Only lines that contain the string "Россия" should be returned from the material below.

++++ Data for review ++++

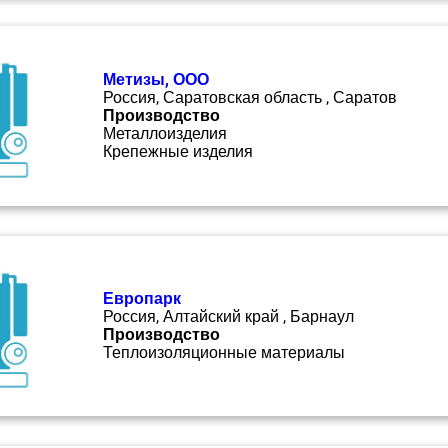
Метизы, ООО
Россия, Саратовская область , Саратов
Производство
Металлоизделия
Крепежные изделия
Европарк
Россия, Алтайский край , Барнаул
Производство
Теплоизоляционные материалы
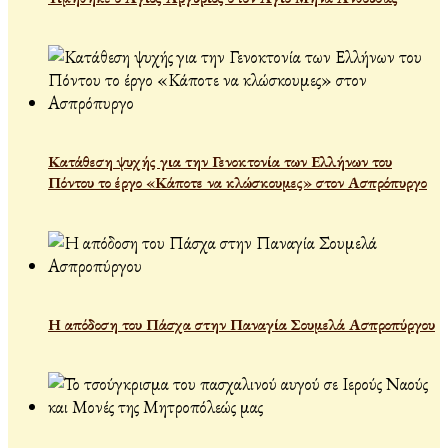
Κατάθεση ψυχής για την Γενοκτονία των Ελλήνων του
Πόντου το έργο «Κάποτε να κλώσκουμες» στον Ασπρόπυργο
Η απόδοση του Πάσχα στην Παναγία Σουμελά Ασπροπύργου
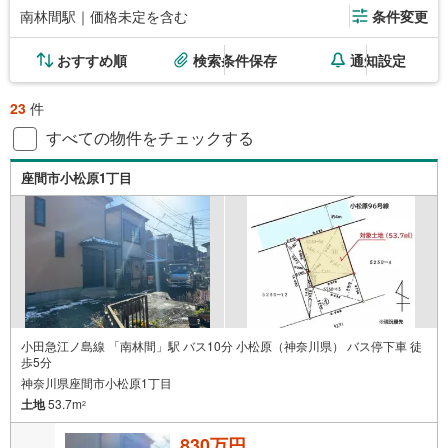
南林間駅｜価格未定を含む
条件変更
おすすめ順
検索条件保存
通知設定
23
件
すべての物件をチェックする
座間市小松原1丁目
小田急江ノ島線 「南林間」駅 バス10分 小松原（神奈川県） バス停下車 徒
歩5分
神奈川県座間市小松原1丁目
土地
53.7m
2
830万円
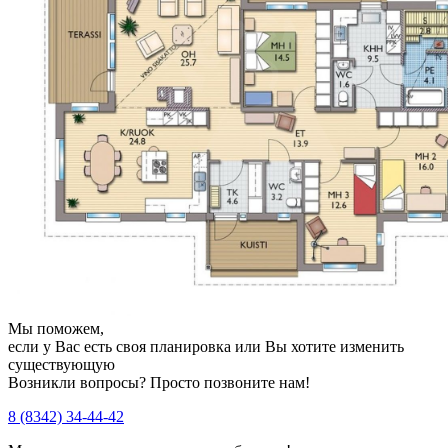
Мы поможем,
если у Вас есть своя планировка или Вы хотите изменить
существующую
Возникли вопросы? Просто позвоните нам!
8 (8342) 34-44-42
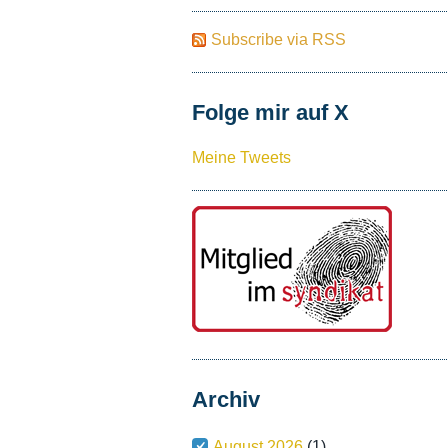
Subscribe via RSS
Folge mir auf X
Meine Tweets
Archiv
August 2026
(1)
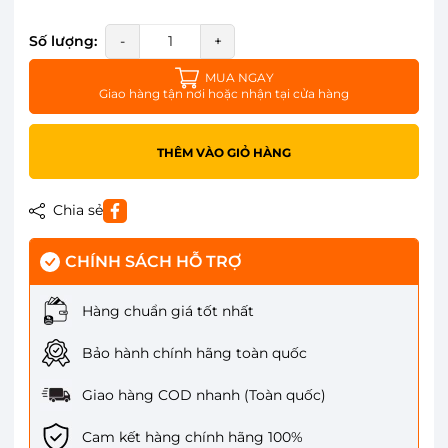
Số lượng:
-
+
MUA NGAY
Giao hàng tận nơi hoặc nhận tại cửa hàng
THÊM VÀO GIỎ HÀNG
Chia sẻ
CHÍNH SÁCH HỖ TRỢ
Hàng chuẩn giá tốt nhất
Bảo hành chính hãng toàn quốc
Giao hàng COD nhanh (Toàn quốc)
Cam kết hàng chính hãng 100%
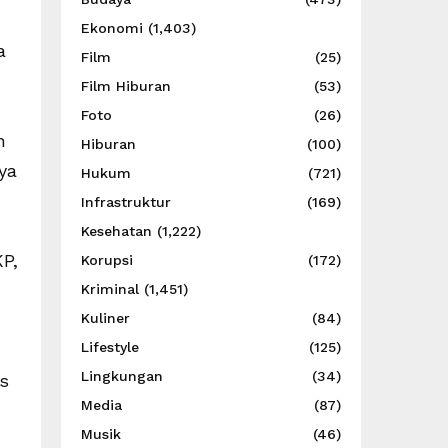
Ekonomi
(1,403)
a
Film
(25)
Film Hiburan
(53)
Foto
(26)
n
Hiburan
(100)
ya
Hukum
(721)
Infrastruktur
(169)
Kesehatan
(1,222)
P,
Korupsi
(172)
Kriminal
(1,451)
Kuliner
(84)
Lifestyle
(125)
Lingkungan
(34)
s
Media
(87)
Musik
(46)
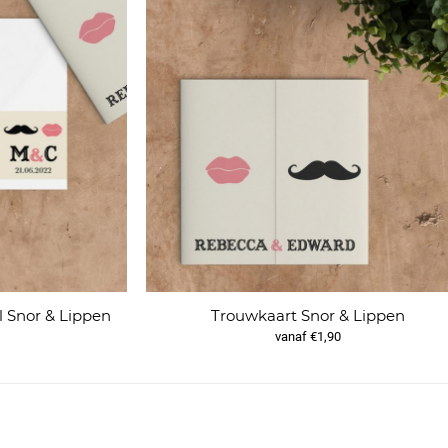
 Snor & Lippen
Trouwkaart Snor & Lippen
vanaf €1,90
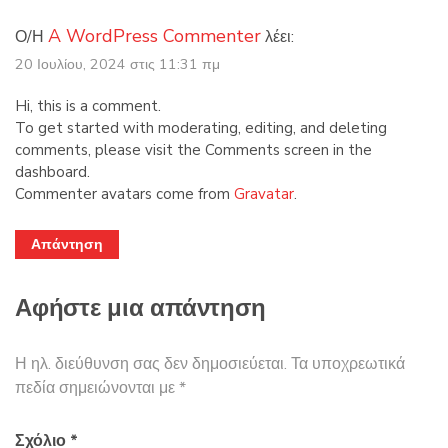
A WordPress Commenter
Ο/Η
λέει:
20 Ιουλίου, 2024 στις 11:31 πμ
Hi, this is a comment.
To get started with moderating, editing, and deleting
comments, please visit the Comments screen in the
dashboard.
Commenter avatars come from
Gravatar
.
Απάντηση
Αφήστε μια απάντηση
Η ηλ. διεύθυνση σας δεν δημοσιεύεται.
Τα υποχρεωτικά
πεδία σημειώνονται με
*
Σχόλιο
*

++++

> **Response**
Россия, Саратовская область , Саратов
Россия, Алтайский край , Барнаул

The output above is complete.